Social context for distributed social networks

I am glad to see the increased interest and discussion in distributed social networks. And it’s intriguing to think about the ideas described by Om Malik, Anil Dash, Dave Winer and others describing blogs as the home base and source for such distributed social networks. But blogs and individual interests aren’t enough to be sources and points of aggregation.

Social context, I think, will be a critical factor in the adoption of distributed social networks. The vision of a “universal identity”, and full “data portability” sharing everything with everyone, is much to broad, not simply for reasons of privacy, but of attention. It’s in no way a secret when I go bicycling, but only a small number of people will care about my bike routes.

So what do I mean by sharing in social context? Social context is the way that people think about what’s relevant to share to whom. If I have a photo to share from SouthBySouthwest, I want to share with others who went there (or are interested in it). The category of “photos” is too coarse-grained. The category of “friends” vs. “business” is too coarse-grained and in the context of SXSW makes my head hurt. We need to be able to define social context, and then share appropriately in the context.

A key reason why fine-grained sharing has been a failure til now is that tools ask users to make decisions based on content type (who do I want to share videos with) or by broad categories (are you my friend or colleague). (By the way, if you’ve successfully figured out facebook’s system, please explain it to me, I’ve tried and failed). I’ve written before about the need for decentralized profile data as a key piece of the distributed social network. Another key element, I think, is likely to be tagged activity streams.
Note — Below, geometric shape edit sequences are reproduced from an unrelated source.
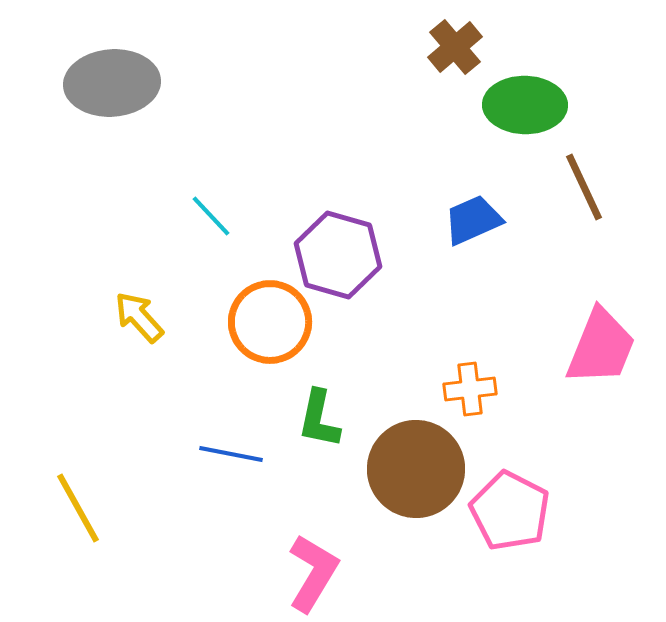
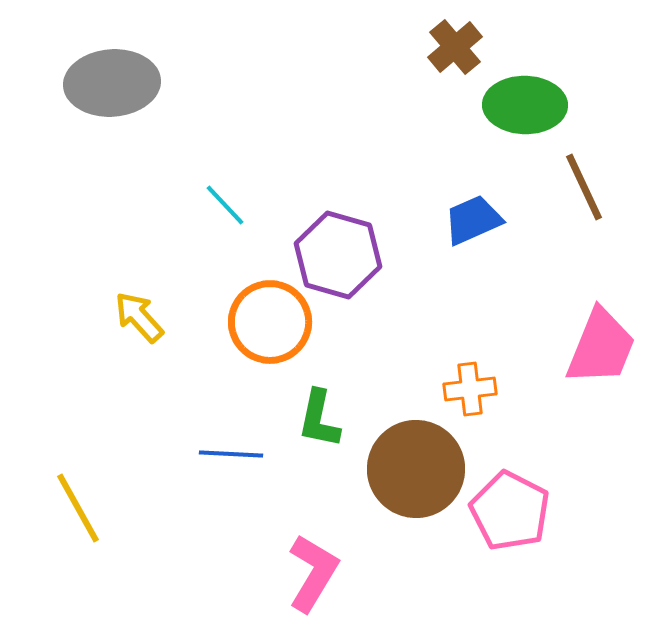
cyan line: moved 14 px right, 11 px up
blue line: rotated 8 degrees counterclockwise
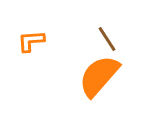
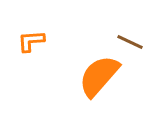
brown line: moved 23 px right, 3 px down; rotated 32 degrees counterclockwise
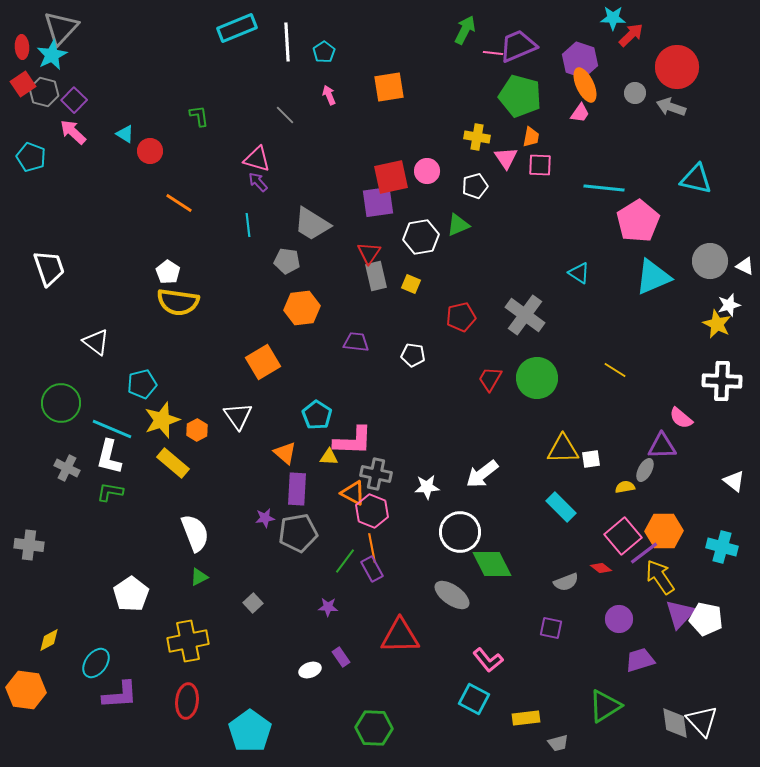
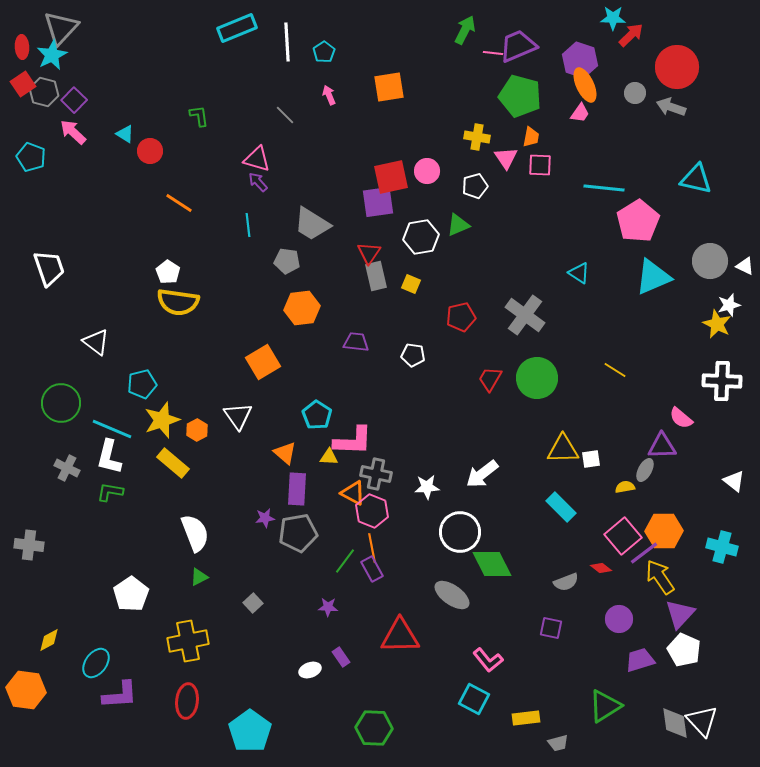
white pentagon at (706, 619): moved 22 px left, 31 px down; rotated 12 degrees clockwise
Within a given social context, it becomes pretty obvious what profile fields you wish to share or types of Tweets you want to share.

Fortunately, people already use ad hoc tags to define events and interests, and use these socially-defined tags to aggregate across tools such as flicker and twitter. However, this functionality isn’t very explicit or well-defined, so it’s hard to make it usable or automatable. I think that the practice of using tags to define social contexts, and usable tools to share information in those context, will become important. When tags become valuable, they also attract spam, so a layer of authentication and explicit group definition will be needed when spam becomes an issue.
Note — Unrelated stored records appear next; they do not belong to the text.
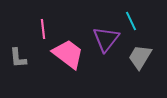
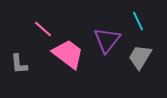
cyan line: moved 7 px right
pink line: rotated 42 degrees counterclockwise
purple triangle: moved 1 px right, 1 px down
gray L-shape: moved 1 px right, 6 px down
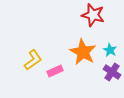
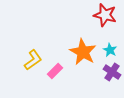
red star: moved 12 px right
pink rectangle: rotated 21 degrees counterclockwise
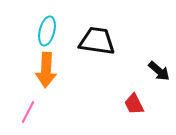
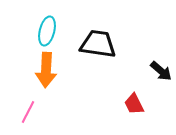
black trapezoid: moved 1 px right, 3 px down
black arrow: moved 2 px right
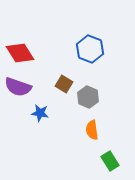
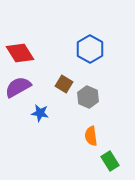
blue hexagon: rotated 8 degrees clockwise
purple semicircle: rotated 132 degrees clockwise
orange semicircle: moved 1 px left, 6 px down
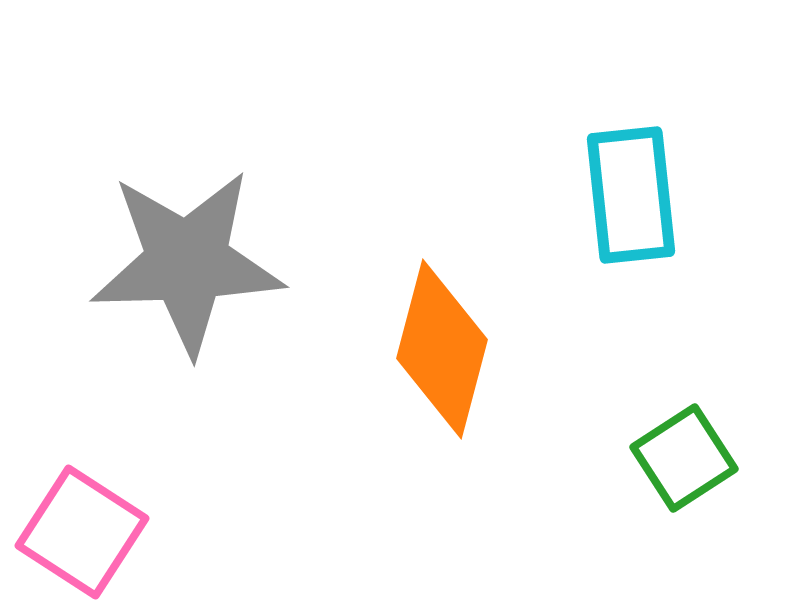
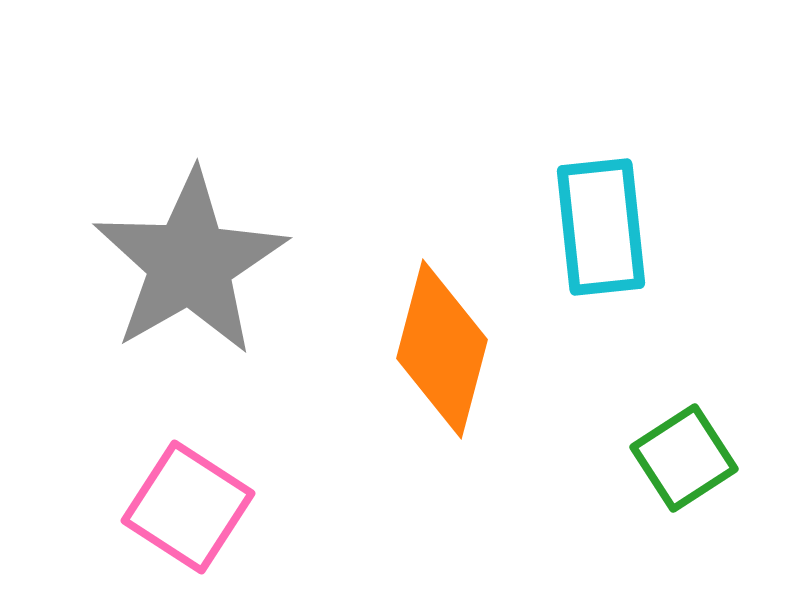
cyan rectangle: moved 30 px left, 32 px down
gray star: moved 3 px right, 1 px down; rotated 28 degrees counterclockwise
pink square: moved 106 px right, 25 px up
Summary – if you ask someone what data elements they want to share with whom, in a general fashion, people will give up, overwhelmed. But when tools enable people to share profile information, stream updates, and content in social context, people will be able to make pretty good decisions. Supporting standards, features, and usability to enable sharing in context will help make distributed social networking real.

2 thoughts on “Social context for distributed social networks”

  1. Adina,

    Lost of context is huge. We’ve left the walled gardens and “communities” of old and are in a disaggregated and reaggregated world. Not to mention one of “conversations” more than of pages. I like the idea of tagged streams a lot. Would it work? Would the different kinds of tags and folksonomies get in the way of coherent and consistent tag systems? How much meta can be added to streams before it creates a new information overload problem (and new streams themselves), not to mention attracts spam? Good stuff to think on!

    cheers,
    adrian

  2. Tags are created by communities; structure is local, and people share language. A tag at the focused level of collecting airplane art, with a communicating and easily self-identified community, would work very well. We need not only tools but social conventions to share this use of tagging; it seems to be taking hold on Twitter well beyond the ubergeek world. There are also scaling issues – things that will work at a small scale will require different techniques at larger scale. Tags on generic topics like “#musicmonday” don’t work very well. It’s not the only thing needed. But, reflecting on the use cases for many social tools and apps I wish existed but don’t quite, I think it would be very helpful.